▶ Work request: All of the entries must be output exactly as they are.

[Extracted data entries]
——

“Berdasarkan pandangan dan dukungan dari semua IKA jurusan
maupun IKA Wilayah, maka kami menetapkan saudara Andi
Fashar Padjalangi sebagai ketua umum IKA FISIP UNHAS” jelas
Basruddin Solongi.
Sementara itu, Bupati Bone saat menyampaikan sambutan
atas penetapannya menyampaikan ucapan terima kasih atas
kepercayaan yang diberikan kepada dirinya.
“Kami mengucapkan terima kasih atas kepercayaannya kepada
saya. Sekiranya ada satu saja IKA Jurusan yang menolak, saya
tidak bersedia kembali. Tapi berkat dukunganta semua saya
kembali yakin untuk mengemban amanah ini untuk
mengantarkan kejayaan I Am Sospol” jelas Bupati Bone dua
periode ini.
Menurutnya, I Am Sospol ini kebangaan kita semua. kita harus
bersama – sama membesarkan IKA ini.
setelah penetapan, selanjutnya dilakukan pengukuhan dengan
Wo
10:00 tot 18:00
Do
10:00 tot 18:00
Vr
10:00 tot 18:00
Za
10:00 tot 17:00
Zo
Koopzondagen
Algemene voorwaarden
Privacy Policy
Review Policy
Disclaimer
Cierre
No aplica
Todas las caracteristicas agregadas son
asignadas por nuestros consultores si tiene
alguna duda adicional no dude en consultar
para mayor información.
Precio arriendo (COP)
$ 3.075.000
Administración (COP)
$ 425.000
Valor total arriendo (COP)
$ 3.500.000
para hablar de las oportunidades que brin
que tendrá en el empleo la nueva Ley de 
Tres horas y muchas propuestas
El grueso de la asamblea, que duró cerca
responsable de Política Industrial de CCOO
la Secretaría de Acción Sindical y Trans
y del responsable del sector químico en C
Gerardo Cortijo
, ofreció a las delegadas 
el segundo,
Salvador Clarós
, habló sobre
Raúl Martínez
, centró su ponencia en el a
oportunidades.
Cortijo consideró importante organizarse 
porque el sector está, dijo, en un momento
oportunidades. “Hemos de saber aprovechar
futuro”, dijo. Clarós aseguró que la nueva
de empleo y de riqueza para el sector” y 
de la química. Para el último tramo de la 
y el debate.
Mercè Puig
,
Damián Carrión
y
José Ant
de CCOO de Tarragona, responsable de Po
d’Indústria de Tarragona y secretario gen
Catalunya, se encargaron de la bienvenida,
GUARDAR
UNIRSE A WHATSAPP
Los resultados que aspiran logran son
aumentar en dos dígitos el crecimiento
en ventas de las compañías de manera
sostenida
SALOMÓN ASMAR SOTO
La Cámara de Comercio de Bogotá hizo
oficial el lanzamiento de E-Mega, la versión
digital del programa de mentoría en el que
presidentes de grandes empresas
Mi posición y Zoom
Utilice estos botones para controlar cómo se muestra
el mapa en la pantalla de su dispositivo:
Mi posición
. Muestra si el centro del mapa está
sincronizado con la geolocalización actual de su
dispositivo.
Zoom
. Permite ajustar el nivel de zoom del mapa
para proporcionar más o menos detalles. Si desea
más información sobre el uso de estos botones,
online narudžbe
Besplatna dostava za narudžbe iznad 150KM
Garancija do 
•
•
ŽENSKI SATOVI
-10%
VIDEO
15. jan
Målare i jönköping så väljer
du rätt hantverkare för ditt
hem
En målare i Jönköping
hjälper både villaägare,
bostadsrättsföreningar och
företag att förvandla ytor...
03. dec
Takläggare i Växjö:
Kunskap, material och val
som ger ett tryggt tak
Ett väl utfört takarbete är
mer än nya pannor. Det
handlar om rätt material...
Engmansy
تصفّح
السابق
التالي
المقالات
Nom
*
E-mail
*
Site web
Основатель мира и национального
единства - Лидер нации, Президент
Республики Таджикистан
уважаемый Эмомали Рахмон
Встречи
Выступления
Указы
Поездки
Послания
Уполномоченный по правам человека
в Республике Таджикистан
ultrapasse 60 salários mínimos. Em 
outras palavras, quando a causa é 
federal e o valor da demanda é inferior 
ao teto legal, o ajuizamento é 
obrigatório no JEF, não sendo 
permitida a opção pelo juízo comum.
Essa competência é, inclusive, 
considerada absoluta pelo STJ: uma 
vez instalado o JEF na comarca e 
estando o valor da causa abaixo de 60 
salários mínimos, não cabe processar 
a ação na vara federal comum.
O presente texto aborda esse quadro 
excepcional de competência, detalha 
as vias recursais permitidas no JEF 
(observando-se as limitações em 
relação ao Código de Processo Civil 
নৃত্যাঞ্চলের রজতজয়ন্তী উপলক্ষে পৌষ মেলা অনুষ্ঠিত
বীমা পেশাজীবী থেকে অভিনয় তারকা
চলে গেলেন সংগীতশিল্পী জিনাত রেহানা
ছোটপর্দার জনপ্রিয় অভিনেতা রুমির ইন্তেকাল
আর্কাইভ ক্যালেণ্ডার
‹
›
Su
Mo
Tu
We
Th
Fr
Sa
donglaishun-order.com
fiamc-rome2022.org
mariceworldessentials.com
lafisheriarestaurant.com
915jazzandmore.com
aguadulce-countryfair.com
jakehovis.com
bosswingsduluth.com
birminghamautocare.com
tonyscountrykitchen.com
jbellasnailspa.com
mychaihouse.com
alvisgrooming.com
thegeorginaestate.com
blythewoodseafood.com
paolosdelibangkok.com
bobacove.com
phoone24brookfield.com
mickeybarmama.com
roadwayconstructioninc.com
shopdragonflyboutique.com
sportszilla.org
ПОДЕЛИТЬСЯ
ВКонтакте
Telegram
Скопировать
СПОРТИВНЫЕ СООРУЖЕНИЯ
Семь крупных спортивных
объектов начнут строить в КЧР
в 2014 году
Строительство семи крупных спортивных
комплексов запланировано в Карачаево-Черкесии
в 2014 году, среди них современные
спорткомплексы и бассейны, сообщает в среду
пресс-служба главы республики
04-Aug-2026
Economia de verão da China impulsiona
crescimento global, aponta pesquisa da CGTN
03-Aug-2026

——

▶ Completed task:
“Berdasarkan pandangan dan dukungan dari semua IKA jurusan
maupun IKA Wilayah, maka kami menetapkan saudara Andi
Fashar Padjalangi sebagai ketua umum IKA FISIP UNHAS” jelas
Basruddin Solongi.
Sementara itu, Bupati Bone saat menyampaikan sambutan
atas penetapannya menyampaikan ucapan terima kasih atas
kepercayaan yang diberikan kepada dirinya.
“Kami mengucapkan terima kasih atas kepercayaannya kepada
saya. Sekiranya ada satu saja IKA Jurusan yang menolak, saya
tidak bersedia kembali. Tapi berkat dukunganta semua saya
kembali yakin untuk mengemban amanah ini untuk
mengantarkan kejayaan I Am Sospol” jelas Bupati Bone dua
periode ini.
Menurutnya, I Am Sospol ini kebangaan kita semua. kita harus
bersama – sama membesarkan IKA ini.
setelah penetapan, selanjutnya dilakukan pengukuhan dengan
Wo
10:00 tot 18:00
Do
10:00 tot 18:00
Vr
10:00 tot 18:00
Za
10:00 tot 17:00
Zo
Koopzondagen
Algemene voorwaarden
Privacy Policy
Review Policy
Disclaimer
Cierre
No aplica
Todas las caracteristicas agregadas son
asignadas por nuestros consultores si tiene
alguna duda adicional no dude en consultar
para mayor información.
Precio arriendo (COP)
$ 3.075.000
Administración (COP)
$ 425.000
Valor total arriendo (COP)
$ 3.500.000
para hablar de las oportunidades que brin
que tendrá en el empleo la nueva Ley de 
Tres horas y muchas propuestas
El grueso de la asamblea, que duró cerca
responsable de Política Industrial de CCOO
la Secretaría de Acción Sindical y Trans
y del responsable del sector químico en C
Gerardo Cortijo
, ofreció a las delegadas 
el segundo,
Salvador Clarós
, habló sobre
Raúl Martínez
, centró su ponencia en el a
oportunidades.
Cortijo consideró importante organizarse 
porque el sector está, dijo, en un momento
oportunidades. “Hemos de saber aprovechar
futuro”, dijo. Clarós aseguró que la nueva
de empleo y de riqueza para el sector” y 
de la química. Para el último tramo de la 
y el debate.
Mercè Puig
,
Damián Carrión
y
José Ant
de CCOO de Tarragona, responsable de Po
d’Indústria de Tarragona y secretario gen
Catalunya, se encargaron de la bienvenida,
GUARDAR
UNIRSE A WHATSAPP
Los resultados que aspiran logran son
aumentar en dos dígitos el crecimiento
en ventas de las compañías de manera
sostenida
SALOMÓN ASMAR SOTO
La Cámara de Comercio de Bogotá hizo
oficial el lanzamiento de E-Mega, la versión
digital del programa de mentoría en el que
presidentes de grandes empresas
Mi posición y Zoom
Utilice estos botones para controlar cómo se muestra
el mapa en la pantalla de su dispositivo:
Mi posición
. Muestra si el centro del mapa está
sincronizado con la geolocalización actual de su
dispositivo.
Zoom
. Permite ajustar el nivel de zoom del mapa
para proporcionar más o menos detalles. Si desea
más información sobre el uso de estos botones,
online narudžbe
Besplatna dostava za narudžbe iznad 150KM
Garancija do 
•
•
ŽENSKI SATOVI
-10%
VIDEO
15. jan
Målare i jönköping så väljer
du rätt hantverkare för ditt
hem
En målare i Jönköping
hjälper både villaägare,
bostadsrättsföreningar och
företag att förvandla ytor...
03. dec
Takläggare i Växjö:
Kunskap, material och val
som ger ett tryggt tak
Ett väl utfört takarbete är
mer än nya pannor. Det
handlar om rätt material...
Engmansy
تصفّح
السابق
التالي
المقالات
Nom
*
E-mail
*
Site web
Основатель мира и национального
единства - Лидер нации, Президент
Республики Таджикистан
уважаемый Эмомали Рахмон
Встречи
Выступления
Указы
Поездки
Послания
Уполномоченный по правам человека
в Республике Таджикистан
ultrapasse 60 salários mínimos. Em 
outras palavras, quando a causa é 
federal e o valor da demanda é inferior 
ao teto legal, o ajuizamento é 
obrigatório no JEF, não sendo 
permitida a opção pelo juízo comum.
Essa competência é, inclusive, 
considerada absoluta pelo STJ: uma 
vez instalado o JEF na comarca e 
estando o valor da causa abaixo de 60 
salários mínimos, não cabe processar 
a ação na vara federal comum.
O presente texto aborda esse quadro 
excepcional de competência, detalha 
as vias recursais permitidas no JEF 
(observando-se as limitações em 
relação ao Código de Processo Civil 
নৃত্যাঞ্চলের রজতজয়ন্তী উপলক্ষে পৌষ মেলা অনুষ্ঠিত
বীমা পেশাজীবী থেকে অভিনয় তারকা
চলে গেলেন সংগীতশিল্পী জিনাত রেহানা
ছোটপর্দার জনপ্রিয় অভিনেতা রুমির ইন্তেকাল
আর্কাইভ ক্যালেণ্ডার
‹
›
Su
Mo
Tu
We
Th
Fr
Sa
donglaishun-order.com
fiamc-rome2022.org
mariceworldessentials.com
lafisheriarestaurant.com
915jazzandmore.com
aguadulce-countryfair.com
jakehovis.com
bosswingsduluth.com
birminghamautocare.com
tonyscountrykitchen.com
jbellasnailspa.com
mychaihouse.com
alvisgrooming.com
thegeorginaestate.com
blythewoodseafood.com
paolosdelibangkok.com
bobacove.com
phoone24brookfield.com
mickeybarmama.com
roadwayconstructioninc.com
shopdragonflyboutique.com
sportszilla.org
ПОДЕЛИТЬСЯ
ВКонтакте
Telegram
Скопировать
СПОРТИВНЫЕ СООРУЖЕНИЯ
Семь крупных спортивных
объектов начнут строить в КЧР
в 2014 году
Строительство семи крупных спортивных
комплексов запланировано в Карачаево-Черкесии
в 2014 году, среди них современные
спорткомплексы и бассейны, сообщает в среду
пресс-служба главы республики
04-Aug-2026
Economia de verão da China impulsiona
crescimento global, aponta pesquisa da CGTN
03-Aug-2026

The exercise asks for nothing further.